═══ Data under study ═══

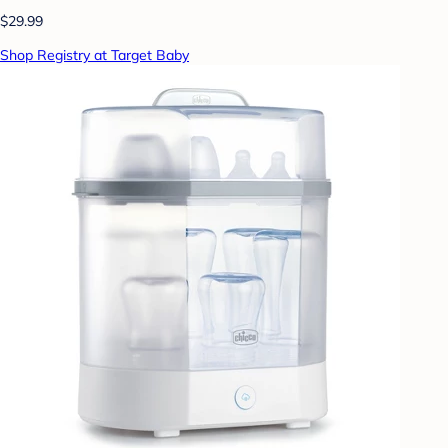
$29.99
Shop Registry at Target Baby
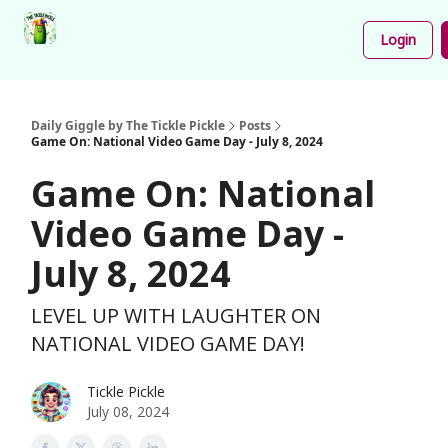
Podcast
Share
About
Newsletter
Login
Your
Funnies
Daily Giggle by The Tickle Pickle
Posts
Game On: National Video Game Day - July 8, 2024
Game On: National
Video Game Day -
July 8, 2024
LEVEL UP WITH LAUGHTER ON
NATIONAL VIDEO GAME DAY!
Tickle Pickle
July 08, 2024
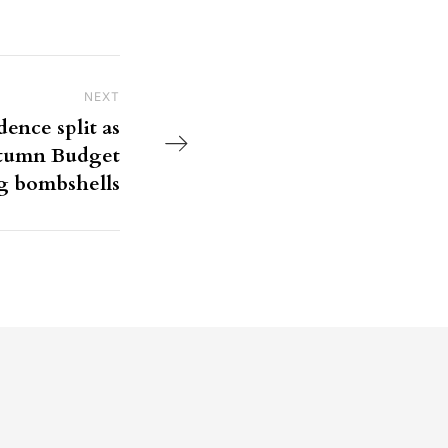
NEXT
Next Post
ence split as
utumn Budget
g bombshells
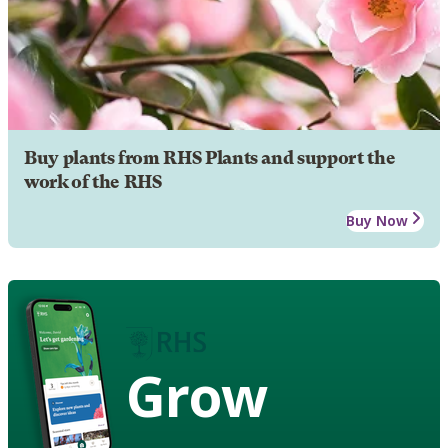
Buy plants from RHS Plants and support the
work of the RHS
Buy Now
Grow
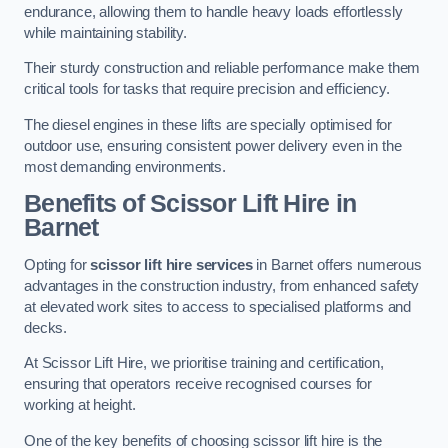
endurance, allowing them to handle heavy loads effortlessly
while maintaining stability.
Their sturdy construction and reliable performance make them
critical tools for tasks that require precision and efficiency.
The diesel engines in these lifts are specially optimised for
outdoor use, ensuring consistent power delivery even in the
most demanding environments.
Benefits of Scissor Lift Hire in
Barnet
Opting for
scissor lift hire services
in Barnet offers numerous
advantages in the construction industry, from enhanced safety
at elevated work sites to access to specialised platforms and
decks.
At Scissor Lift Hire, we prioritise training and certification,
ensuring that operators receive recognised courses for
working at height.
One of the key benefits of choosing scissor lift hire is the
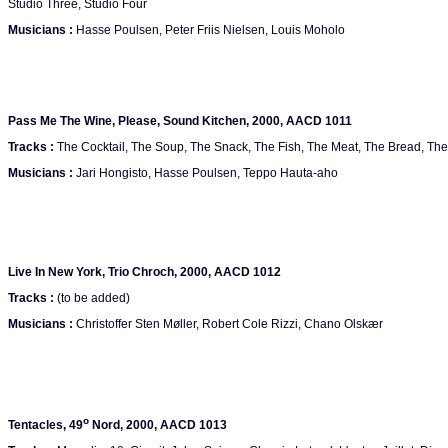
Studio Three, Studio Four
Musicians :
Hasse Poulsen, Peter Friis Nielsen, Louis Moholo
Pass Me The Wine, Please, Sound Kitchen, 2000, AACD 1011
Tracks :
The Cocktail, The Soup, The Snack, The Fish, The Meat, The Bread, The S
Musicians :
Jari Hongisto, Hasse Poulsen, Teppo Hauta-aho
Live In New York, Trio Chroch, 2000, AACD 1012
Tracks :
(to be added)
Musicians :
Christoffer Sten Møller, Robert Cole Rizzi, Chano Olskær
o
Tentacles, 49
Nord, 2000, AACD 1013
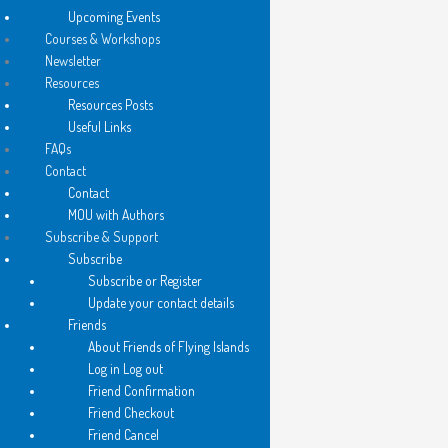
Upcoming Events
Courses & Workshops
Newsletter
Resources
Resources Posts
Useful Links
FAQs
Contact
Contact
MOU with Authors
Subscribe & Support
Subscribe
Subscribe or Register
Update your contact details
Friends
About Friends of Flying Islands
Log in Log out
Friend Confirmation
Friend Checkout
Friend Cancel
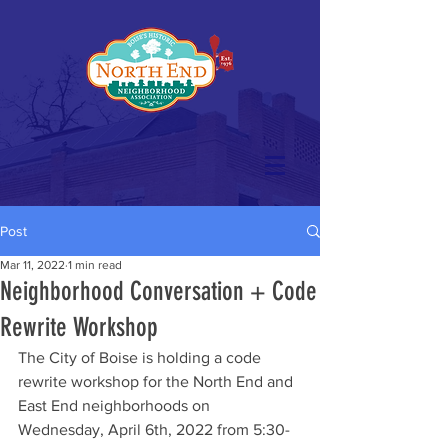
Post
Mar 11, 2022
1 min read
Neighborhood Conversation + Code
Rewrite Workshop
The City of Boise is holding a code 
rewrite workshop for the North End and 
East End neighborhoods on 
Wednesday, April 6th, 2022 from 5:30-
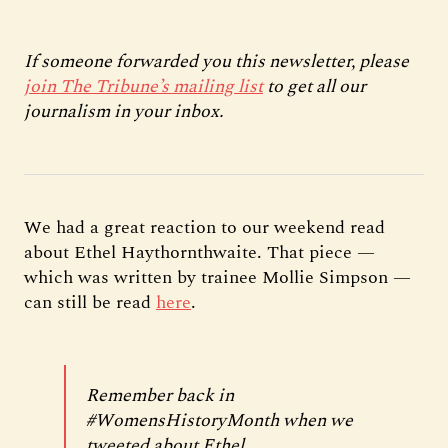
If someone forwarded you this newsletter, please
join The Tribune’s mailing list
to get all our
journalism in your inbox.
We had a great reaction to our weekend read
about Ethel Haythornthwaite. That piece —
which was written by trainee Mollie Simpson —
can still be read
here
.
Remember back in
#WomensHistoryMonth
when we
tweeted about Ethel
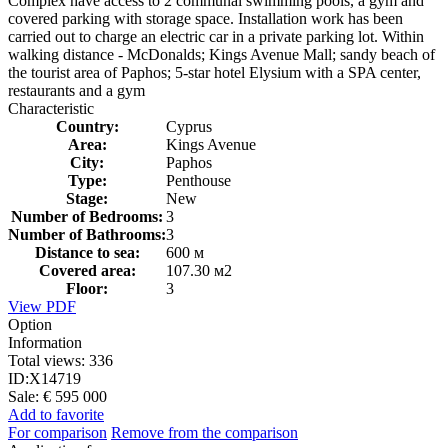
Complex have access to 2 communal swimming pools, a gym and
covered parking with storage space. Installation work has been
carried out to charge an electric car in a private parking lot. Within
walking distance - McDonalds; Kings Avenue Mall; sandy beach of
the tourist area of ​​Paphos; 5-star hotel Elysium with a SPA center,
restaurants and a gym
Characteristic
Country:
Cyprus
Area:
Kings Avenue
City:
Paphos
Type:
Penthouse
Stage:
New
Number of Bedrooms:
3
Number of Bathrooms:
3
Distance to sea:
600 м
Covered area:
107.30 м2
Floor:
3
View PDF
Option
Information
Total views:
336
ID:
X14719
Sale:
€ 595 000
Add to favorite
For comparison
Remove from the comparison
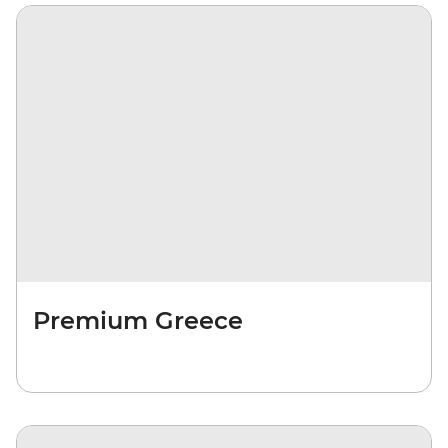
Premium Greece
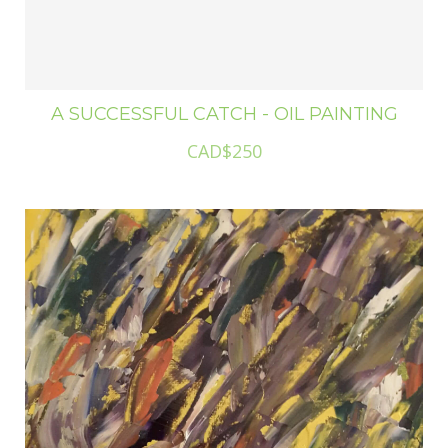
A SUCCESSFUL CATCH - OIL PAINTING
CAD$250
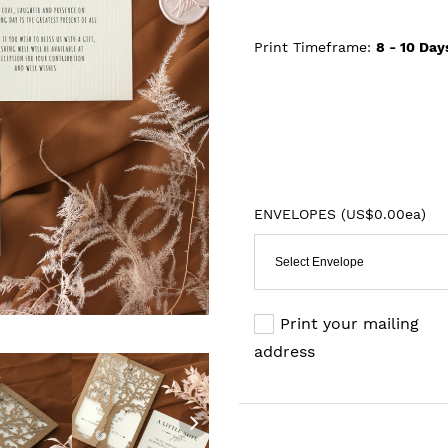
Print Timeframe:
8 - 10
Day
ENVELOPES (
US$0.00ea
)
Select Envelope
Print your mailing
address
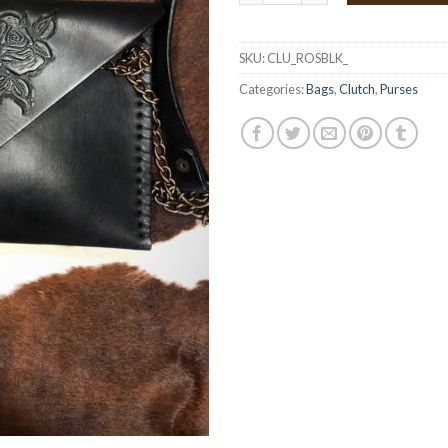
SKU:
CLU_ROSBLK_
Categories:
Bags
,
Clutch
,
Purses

═══

Exercise objective — Quote each record exactly as it stands, minus the pictures.

Exercise response —
$29.99
Shop Registry at Target Baby
Podcast
Share
About
Newsletter
Login
Your
Funnies
Daily Giggle by The Tickle Pickle
Posts
Game On: National Video Game Day - July 8, 2024
Game On: National
Video Game Day -
July 8, 2024
LEVEL UP WITH LAUGHTER ON
NATIONAL VIDEO GAME DAY!
Tickle Pickle
July 08, 2024
NEXT
Next Post
ence split as
utumn Budget
g bombshells
Buy plants from RHS Plants and support the
work of the RHS
Buy Now
Grow
endurance, allowing them to handle heavy loads effortlessly
while maintaining stability.
Their sturdy construction and reliable performance make them
critical tools for tasks that require precision and efficiency.
The diesel engines in these lifts are specially optimised for
outdoor use, ensuring consistent power delivery even in the
most demanding environments.
Benefits of Scissor Lift Hire in
Barnet
Opting for
scissor lift hire services
in Barnet offers numerous
advantages in the construction industry, from enhanced safety
at elevated work sites to access to specialised platforms and
decks.
At Scissor Lift Hire, we prioritise training and certification,
ensuring that operators receive recognised courses for
working at height.
One of the key benefits of choosing scissor lift hire is the
Studio Three, Studio Four
Musicians :
Hasse Poulsen, Peter Friis Nielsen, Louis Moholo
Pass Me The Wine, Please, Sound Kitchen, 2000, AACD 1011
Tracks :
The Cocktail, The Soup, The Snack, The Fish, The Meat, The Bread, The S
Musicians :
Jari Hongisto, Hasse Poulsen, Teppo Hauta-aho
Live In New York, Trio Chroch, 2000, AACD 1012
Tracks :
(to be added)
Musicians :
Christoffer Sten Møller, Robert Cole Rizzi, Chano Olskær
o
Tentacles, 49
Nord, 2000, AACD 1013
Upcoming Events
Courses & Workshops
Newsletter
Resources
Resources Posts
Useful Links
FAQs
Contact
Contact
MOU with Authors
Subscribe & Support
Subscribe
Subscribe or Register
Update your contact details
Friends
About Friends of Flying Islands
Log in Log out
Friend Confirmation
Friend Checkout
Friend Cancel
Post
Mar 11, 2022
1 min read
Neighborhood Conversation + Code
Rewrite Workshop
The City of Boise is holding a code 
rewrite workshop for the North End and 
East End neighborhoods on 
Wednesday, April 6th, 2022 from 5:30-
If someone forwarded you this newsletter, please
join The Tribune’s mailing list
to get all our
journalism in your inbox.
We had a great reaction to our weekend read
about Ethel Haythornthwaite. That piece —
which was written by trainee Mollie Simpson —
can still be read
here
.
Remember back in
#WomensHistoryMonth
when we
tweeted about Ethel
Complex have access to 2 communal swimming pools, a gym and
covered parking with storage space. Installation work has been
carried out to charge an electric car in a private parking lot. Within
walking distance - McDonalds; Kings Avenue Mall; sandy beach of
the tourist area of ​​Paphos; 5-star hotel Elysium with a SPA center,
restaurants and a gym
Characteristic
Country:
Cyprus
Area:
Kings Avenue
City:
Paphos
Type:
Penthouse
Stage:
New
Number of Bedrooms:
3
Number of Bathrooms:
3
Distance to sea:
600 м
Covered area:
107.30 м2
Floor:
3
View PDF
Option
Information
Total views:
336
ID:
X14719
Sale:
€ 595 000
Add to favorite
For comparison
Remove from the comparison
Premium Greece
A SUCCESSFUL CATCH - OIL PAINTING
CAD$250
Print Timeframe:
8 - 10
Day
ENVELOPES (
US$0.00ea
)
Select Envelope
Print your mailing
address
SKU:
CLU_ROSBLK_
Categories:
Bags
,
Clutch
,
Purses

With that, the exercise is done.